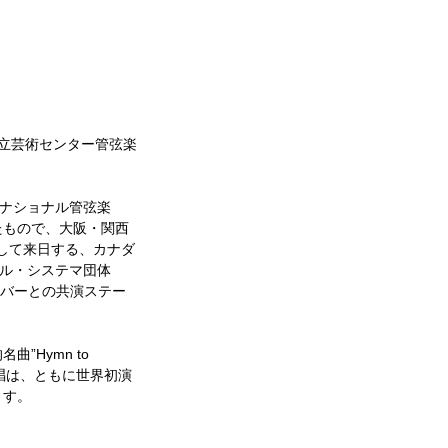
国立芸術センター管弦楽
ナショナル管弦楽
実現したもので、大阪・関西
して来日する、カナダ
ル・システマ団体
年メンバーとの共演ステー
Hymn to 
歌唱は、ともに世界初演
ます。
· · · · ·
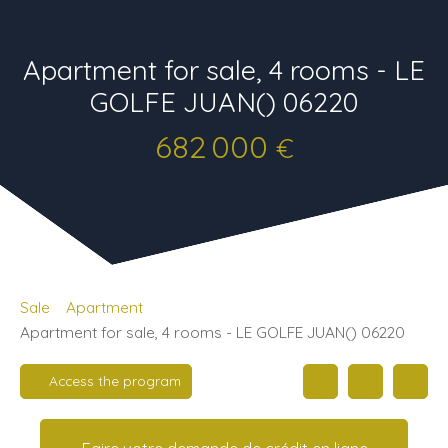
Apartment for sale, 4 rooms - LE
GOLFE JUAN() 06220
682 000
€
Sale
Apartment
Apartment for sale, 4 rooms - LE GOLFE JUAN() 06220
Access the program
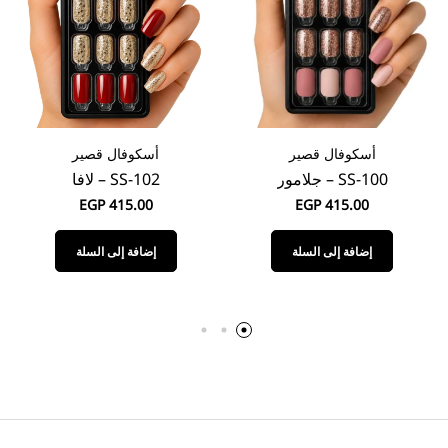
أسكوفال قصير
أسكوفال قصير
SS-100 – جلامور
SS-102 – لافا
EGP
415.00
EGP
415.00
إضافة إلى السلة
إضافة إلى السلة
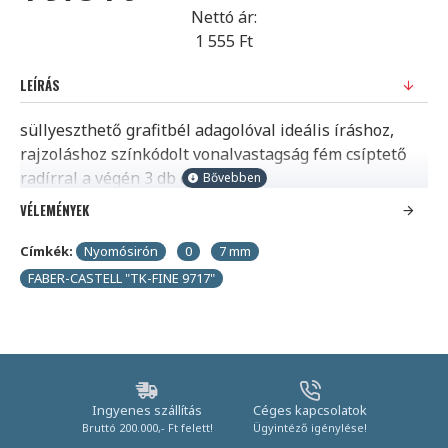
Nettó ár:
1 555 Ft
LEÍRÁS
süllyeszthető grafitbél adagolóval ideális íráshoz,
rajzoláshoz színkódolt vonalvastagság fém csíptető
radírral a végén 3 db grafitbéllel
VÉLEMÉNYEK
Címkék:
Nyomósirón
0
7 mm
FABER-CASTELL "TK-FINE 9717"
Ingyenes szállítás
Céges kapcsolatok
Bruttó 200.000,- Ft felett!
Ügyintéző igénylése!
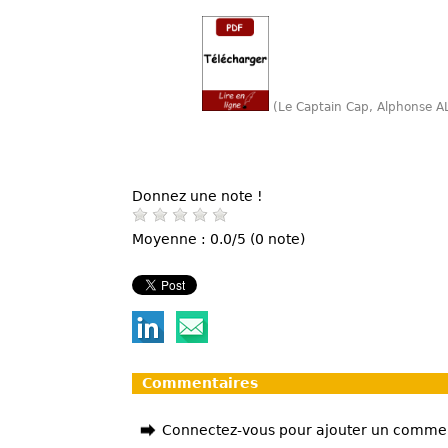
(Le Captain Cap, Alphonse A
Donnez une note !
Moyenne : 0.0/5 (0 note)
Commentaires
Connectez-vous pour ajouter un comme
· · · · ·
*Problem details*
Among the lines above, which contain the word "Apartment"? Copy every one.

*The answer*
Apartment for sale, 4 rooms - LE
Apartment
Apartment for sale, 4 rooms - LE GOLFE JUAN() 06220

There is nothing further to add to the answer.